The last day of December 2011 – the day before the New Year of 2012 – the north wind blew off the cloud-cover over Mt. Rishiri and her rugged, snow-covered peaks appeared. The people of Rishiri turned toward our beloved mountain and gave thanks for another year of vigor and vitality.
“Farming” konbu in the middle of winter on Rishiri.
Konbu can grow 3-10 meters long in two years on the coasts of Rishiri Island; it is harvested and sun dried before being shipped. Only Konbu which has matured for two years is used for cooking [one-year-old konbu, called ‘water konbu’, does not contain the rich components needed for a good flavor]. Konbu has been a part of the Japanese diet since ancient times, and Rishiri konbu is considered by most Japanese people to be the “best”.
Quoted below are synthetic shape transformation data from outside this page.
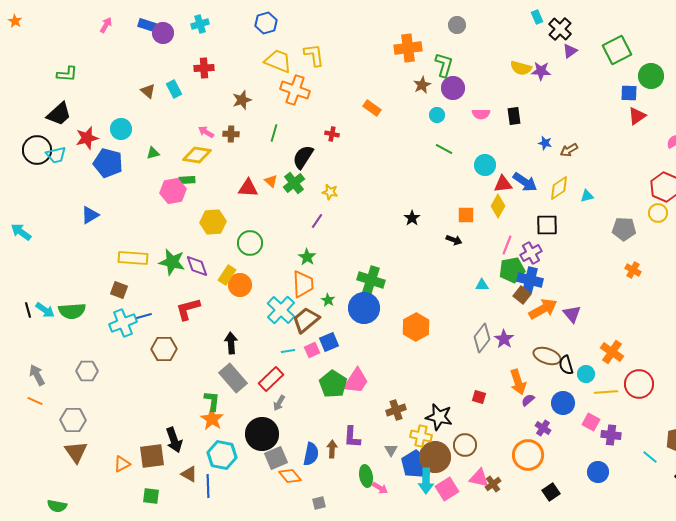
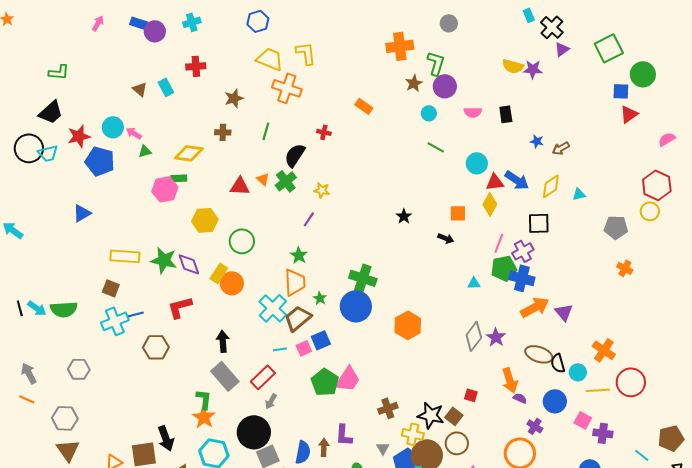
pink arrow: (206, 132) -> (134, 133), moved
brown square: (522, 295) -> (454, 416), moved
purple semicircle: (528, 400) -> (520, 398), turned 64

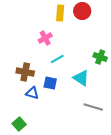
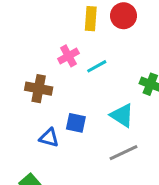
cyan line: (57, 59) -> (97, 66), moved
brown cross: (25, 72) -> (39, 89), moved
gray line: (93, 107) -> (124, 153), moved, turned -42

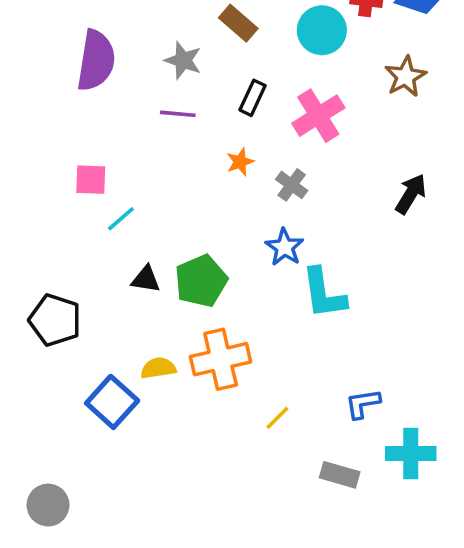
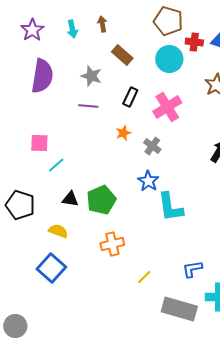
black pentagon: (55, 320) -> (20, 205), moved
orange cross: (221, 359) -> (112, 244), size x0.7
yellow semicircle: (158, 368) -> (58, 231), moved, turned 30
gray rectangle: (340, 475) -> (179, 309), size x1.6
The winter winds blow from the northwest and bring snow to Rishiri. The north wind is called “ai” and the northwestern wind is called “tama“. When these winds blow, we on Rishiri Island exchange greetings: “”Shibareru ne?” – “It’s cold, isn’t it?” [A gross understatement, I think. ~A]
The cold is quite severe and penetrates through clothing to chill the skin. Still, it is necessary to remove the snow and ice from the boats, even on the coldest, most blustery days. There is never any rest for the fishermen of Rishiri.
北から北西の風が吹く利尻島． 北の風はアイ、北西の風はタマと言う。 この風が吹くと,「シバレルネ」が挨拶となる。 寒さが厳しく肌に凍みること。 吹雪いて船に積もった雪をとったり、時化で動かされる船を見たり,島人は真冬から船を守っている。